Oryantasyon bittiğinde bana yastık almak için bahsettiği büyük markete gitmeye karar verdik. Kampüsün dışından otobüse bindiğimizde, henüz otobüs kartım olmadığı için benim yerime kendi otobüs kartını kullandı Taemin.
Otobüsten indiğimizde "İşte sana bahsettiğim market, Home Plus" dedi heyecanla. Karşımızdaki kocaman markete bakarken yavaş adımlarla marketin içine girmek üzere ilerledik.
Market çok büyüktü, ihtiyacım olan her şeyi alabilirdim. Ev eşyalarının bulunduğu bölümden fuşya rengi, üzerinde çiçek desenleri bulunan tek kişilik bir yastık aldım. Alt kata indiğimizde gözlerim üzerinde Korece karakterlerin yazdığı ürünlere dalıyordu. Yiyecek paketlerinin üzerinde Korece karakterler öyle şirin görünüyordu ki... Yakından hiç görmediğim deniz ürünlerini paketler içinde gördükçe, Türkiye'de tanıştığım bir Koreli arkadaşımın sözünü hatırladım.
"Koreliler, denizden çıkan her şeyi yer!"
Bunu şakayla karışık söylemişti. Fakat markette gezerken doğruluğuna şahit oluyordum. Marketin bir alanı boydan boya ramyeonla doluydu. Taemin'in yardımıyla yurtta karnım acıktığı zaman yiyebilmek için rengarenk paketleriyle çok şirin görünen çeşit çeşit ramyeonların olduğu raflardan dörtlü, beşli birçok ramyeonseçtim. Daha sonra yurtta gerekli olabilecek eşyalarımı da aldım. Terlik, ıslak mendil, çikolatalar, ramyeon, bisküvilerle alışveriş arabamıza birçok şey doldurmuştum. Son olarak bir de erişteyi kolayca yiyebilmek için çatal aldım. Yemek çubuklarına alışmam zaman alacak gibi görünüyordu.
Üç saat boyunca markette kalmış, marketin altını üstüne getirmiştik adeta. Otobüse binip yurda geldiğimizde yeni yastığıma başımı koyup güzelce uyudum. Taemin'in getirdiği yastık da yatağımda küçük bir ayıcık gibi duruyor, ona sarılıyordum.

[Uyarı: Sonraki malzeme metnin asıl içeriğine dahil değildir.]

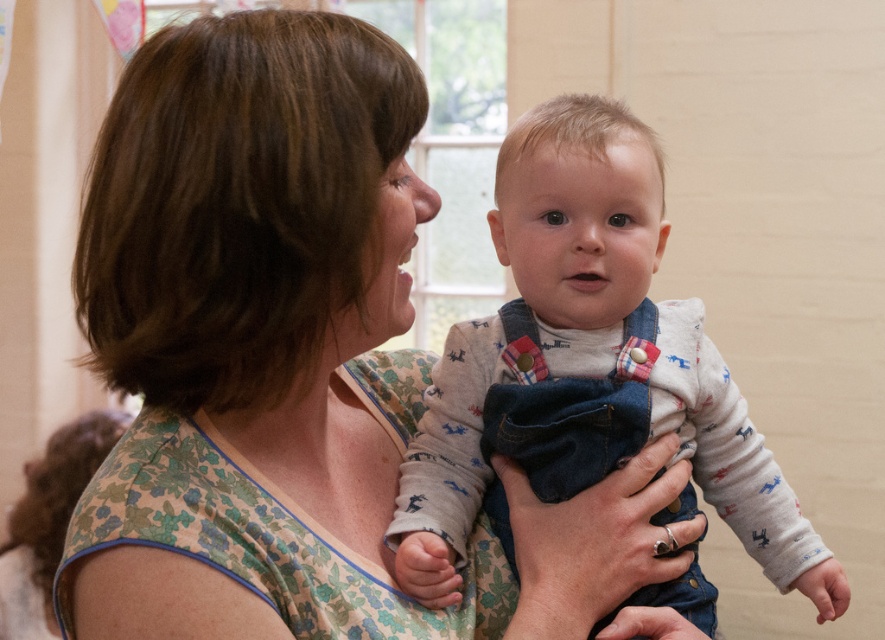 You are a fashion designer observing the image. You need to determine the arrangement of the floral fabric dress at center and denim overalls at center. Which one is positioned higher?

The floral fabric dress at center is above the denim overalls at center, so the floral fabric dress at center is positioned higher.

You are a fashion designer observing the scene. You need to determine which clothing item is shorter between the floral fabric dress at center and the denim overalls at center. Which one is shorter?

The floral fabric dress at center is shorter than the denim overalls at center.

You are standing 1 meter away from the image. There is a point at coordinates (156,609) in the image. If you want to touch this point, will your hand reach it?

The point at coordinates (156,609) is 73.32 centimeters from the viewer. Since you are standing 1 meter away, your hand can reach it because 73.32 cm is less than 1 meter. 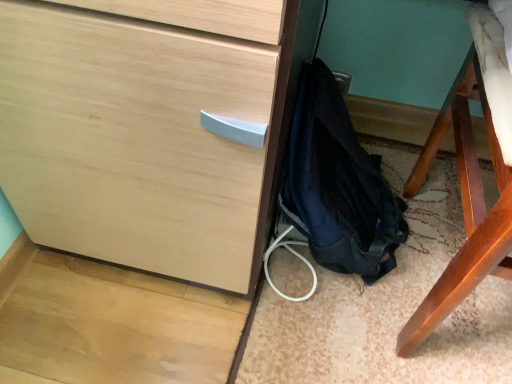 Question: Is matte wood chest of drawers at center bigger or smaller than dark blue fabric backpack at lower right?

Choices:
 (A) big
 (B) small

Answer: (A)

Question: Is matte wood chest of drawers at center to the left or to the right of dark blue fabric backpack at lower right in the image?

Choices:
 (A) right
 (B) left

Answer: (A)

Question: Does point (305, 14) appear closer or farther from the camera than point (304, 153)?

Choices:
 (A) closer
 (B) farther

Answer: (B)

Question: Would you say dark blue fabric backpack at lower right is to the left or to the right of matte wood chest of drawers at center in the picture?

Choices:
 (A) right
 (B) left

Answer: (B)

Question: Is dark blue fabric backpack at lower right inside or outside of matte wood chest of drawers at center?

Choices:
 (A) outside
 (B) inside

Answer: (B)

Question: Looking at their shapes, would you say dark blue fabric backpack at lower right is wider or thinner than matte wood chest of drawers at center?

Choices:
 (A) wide
 (B) thin

Answer: (B)

Question: From the image's perspective, is dark blue fabric backpack at lower right above or below matte wood chest of drawers at center?

Choices:
 (A) above
 (B) below

Answer: (B) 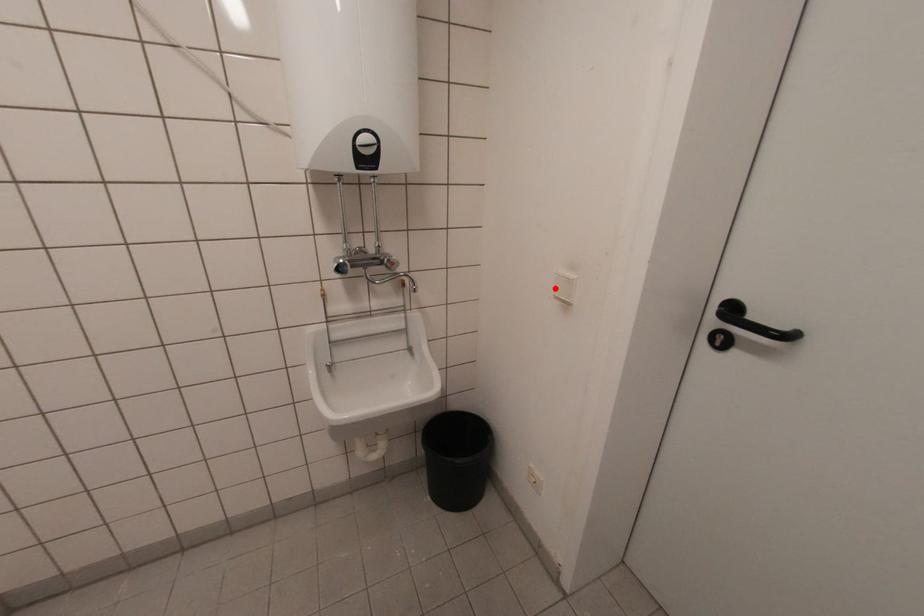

Uyandığımda Taemin'den bir mesajım vardı. Bugün dersler başlıyordu. Onu aradım ve üzerimi giyindim. Yurda geldiğini söylediğinde yurdun önüne çıktım. Taemin beni trende karşıladığı gün üzerinde olan spor ceketini giymiş, sırt çantasını tek koluyla tutmuş beni bekliyordu. Yanına gittiğimde "Günaydın" dedi İngilizce, gülümseyerek. Bir süre ayaküstü konuştuktan sonra yurdun marketine indik birlikte. Kahvaltı yapmadığımdan açlığımı yatıştırması umuduyla süt almak istemiştim. Ben reyonlardan sütümü seçerken Taemin birkaç adım ötede "Şinem bak ne buldum" diye hem gülümsüyor, hem de elinde tuttuğu paketi sallıyordu.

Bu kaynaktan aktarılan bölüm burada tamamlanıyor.